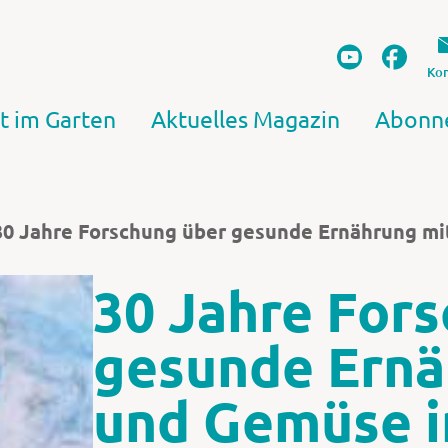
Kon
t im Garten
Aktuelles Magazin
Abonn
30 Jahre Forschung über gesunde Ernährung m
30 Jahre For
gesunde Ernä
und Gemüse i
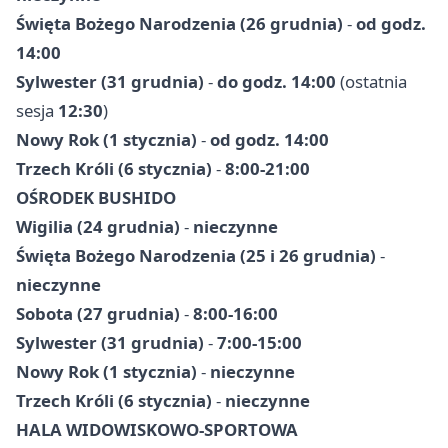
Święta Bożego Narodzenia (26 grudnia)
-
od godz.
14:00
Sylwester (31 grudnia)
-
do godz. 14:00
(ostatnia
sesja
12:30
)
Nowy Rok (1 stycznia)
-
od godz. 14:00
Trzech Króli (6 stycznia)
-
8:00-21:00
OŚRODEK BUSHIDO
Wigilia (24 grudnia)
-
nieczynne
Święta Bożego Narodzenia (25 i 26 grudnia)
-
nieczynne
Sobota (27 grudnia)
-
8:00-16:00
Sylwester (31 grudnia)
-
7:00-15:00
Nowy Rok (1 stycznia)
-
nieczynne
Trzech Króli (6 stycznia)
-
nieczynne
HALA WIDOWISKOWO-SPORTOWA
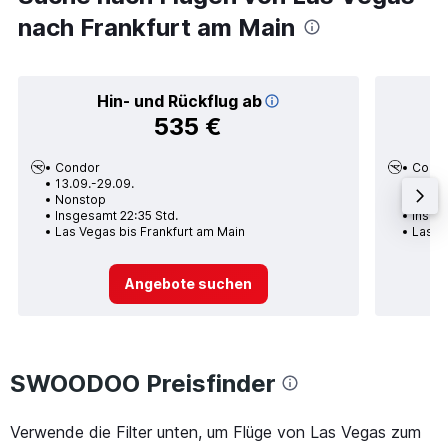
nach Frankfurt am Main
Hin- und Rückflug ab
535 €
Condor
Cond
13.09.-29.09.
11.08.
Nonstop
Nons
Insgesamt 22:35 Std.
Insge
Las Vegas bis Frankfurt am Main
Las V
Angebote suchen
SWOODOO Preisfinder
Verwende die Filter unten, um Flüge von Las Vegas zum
============================================================
** Exercise details **
Everything above should be given again exactly, apart from the pictures.

** Task answer **
Kon
t im Garten
Aktuelles Magazin
Abonn
30 Jahre Forschung über gesunde Ernährung m
30 Jahre For
gesunde Ernä
und Gemüse i
Święta Bożego Narodzenia (26 grudnia)
-
od godz.
14:00
Sylwester (31 grudnia)
-
do godz. 14:00
(ostatnia
sesja
12:30
)
Nowy Rok (1 stycznia)
-
od godz. 14:00
Trzech Króli (6 stycznia)
-
8:00-21:00
OŚRODEK BUSHIDO
Wigilia (24 grudnia)
-
nieczynne
Święta Bożego Narodzenia (25 i 26 grudnia)
-
nieczynne
Sobota (27 grudnia)
-
8:00-16:00
Sylwester (31 grudnia)
-
7:00-15:00
Nowy Rok (1 stycznia)
-
nieczynne
Trzech Króli (6 stycznia)
-
nieczynne
HALA WIDOWISKOWO-SPORTOWA
nach Frankfurt am Main
Hin- und Rückflug ab
535 €
Condor
Cond
13.09.-29.09.
11.08.
Nonstop
Nons
Insgesamt 22:35 Std.
Insge
Las Vegas bis Frankfurt am Main
Las V
Angebote suchen
SWOODOO Preisfinder
Verwende die Filter unten, um Flüge von Las Vegas zum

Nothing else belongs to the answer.